Тетрадь восемнадцатая

— Обиделся? А ты не обижайся, поня́л? Пой и радуйся, что мы тебя слушаем, поня́л? — И еще раз дернул за ухо.

Ложкин морщится.

— Резанчик, оставь его, больно ведь, — говорю я.

— А нам, Алексей Павлыч, от его песен еще больней. Поня́л? Все сердце перевернул, так я ему чуток своей боли отдаю. Понял?

(Между прочим, странно, как мог не заметить этой прибавки «поня́л?», с ударением на «я», Зацепчик, когда говорил вчера про Резанчика.)

А Ложкин снова поет. Наступает вечер. В сумерках отчетливо видны заснеженные хребты сопок. Они чистые, строгие. Песенная грусть Ложкина сливается с их чистотой, и на сердце становится так хорошо, что хочется сделать что-то доброе для этих незадачливых людей. Но опять раздаются смех, грубые голоса.

1 октября

Первый утренник. Всё в инее. Тайга стала серебряной. Под ногами хрустит замерзший лист. У берегов Элгуни тонкий узорчатый ледок. От воды поднимается пар. Морозный воздух бодрит. Лес попадается нам на пути то густой, то редкий. Иногда мы продвигаемся медленно, иногда рубщики бегут сломя голову по редколесью, — они работают сдельно. Но сегодня мы врезались в марь. Шли, утопая по колено в болотной ржавой жиже. Чем дальше продвигались, тем задумчивее становился Мозгалевский.

— Ну-ка, Алексей Павлович, промерьте длину этого озерка, — сказал он, когда я подошел к нему.

Озерко маленькое, метра два в поперечнике, вокруг него трясина. Я опустил в озерко ленту. Вся двадцатиметровая полоска ушла и дна не достала.

— Видали, фокусы какие... Придется прижиматься еще к берегу.

Мы пошли обратно, и то, что было сделано сегодня и вчера, — опять бросовый ход.

Вечером, после ужина, произошел довольно неприятный разговор между Мозгалевским и Зацепчиком. Дело в том, что еще в начале работ Зацепчику было поручено сделать план в горизонталях перехода реки Меун. Он сделал, но то ли поленился, то ли не сумел, но и сама река и переход оказались совсем не такими, как в натуре. Мозгалевскому это было установить очень легко. Он прекрасно помнил конфигурацию русла в том месте.

— Придется ехать и доснять, — сказал Мозгалевский.
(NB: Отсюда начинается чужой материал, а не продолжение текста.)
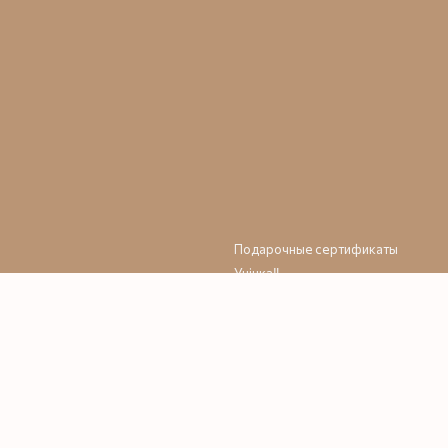
Подарочные сертификаты
Уцінка‼️
📞 Контактны
💭 Отзывы
Политика конфиденциальности
Договор публичной оферты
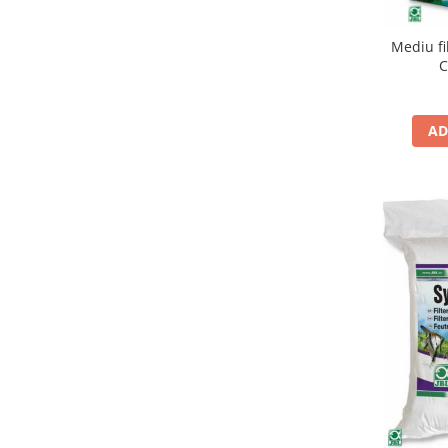
Medii filtrante
Decoruri si plante artificiale
Mediu fi
C
Accesorii acvarii
Piese de schimb
Pasari
AD
Batoane
Colivii pentru pasari
Hrana pasari
Rozatoare
Igiena rozatoare
Hrana Rozatoare
Reptile
Hrana reptile
Igiena reptile
Decoruri terarii
Incalzitoare si pompe terarii
Solutii iluminat terarii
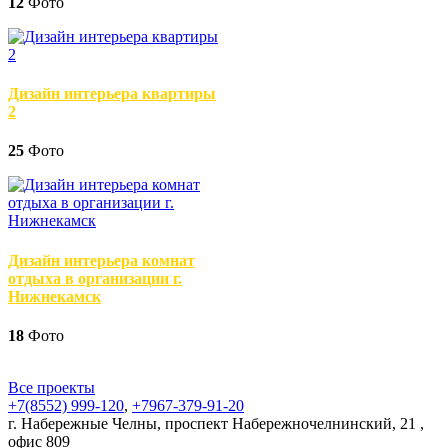
12
Фото
Дизайн интерьера квартиры
2
25
Фото
Дизайн интерьера комнат
отдыха в организации г.
Нижнекамск
18
Фото
Все проекты
+7(8552)
999-120
,
+7967-379-91-20
г. Набережные Челны, проспект Набережночелнинский, 21 ,
офис 809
— Я не поеду, — угрюмо ответил Зацепчик.

— Это как же — не поедете?

— Да так...

— Но вы должны подчиняться мне или не должны?

— Я больше не желаю работать.

— То есть как не желаете?

— А так, не желаю, и все.

— Да вы с ума сошли?

— Это еще неизвестно.

— Но как же вы можете отказываться от выполнения моих распоряжений?

— А если у меня больные ноги? Да, больные ноги. Я еле хожу. А вам все равно. Вам наплевать на здоровье, на жизнь сотрудника. Вам важно выполнение ваших распоряжений. Вы черствый человек.

— Да замолчите вы! Как нам не стыдно пороть ересь? Что у вас с ногами? Покажите.

— Вы не врач.

— Но если ноги больные, так это видно — или как?

— Или как?

— Что «или как»?

— Ничего.

— Ничего не понимаю!

— Пошлите Покотилова. Пусть Покотилов едет.

— Как вы на это дело смотрите, Юрий Степанович?

Покотилов дернул седой бровью:

— Мне все равно.

— Хорошо. А вы, Тимофей Николаевич, коли у вас ноги болят, останетесь в лагере, будете чертить профиль, — успокаиваясь, сказал Мозгалевский.

— Не останусь, — быстро сказал Зацепчик.

— То есть как не останетесь? — спросил Мозгалевский и потер лоб.

— Так, — буркнул Зацепчик.

— Вы обязаны остаться. А то опять будете обвинять меня в черствости.

— Не буду обвинять и не останусь.

— Да вы с ума сошли!

— Может быть.

— Что?

— Я сошел с ума.

— Ничего не понимаю. Кто-нибудь понимает, что здесь происходит?.. Никто ничего не понимает. Вы останетесь или нет?

— Я пойду на трассу, — сказал Зацепчик.

— Слушайте, довольно! — сердито сказал Мозгалевский.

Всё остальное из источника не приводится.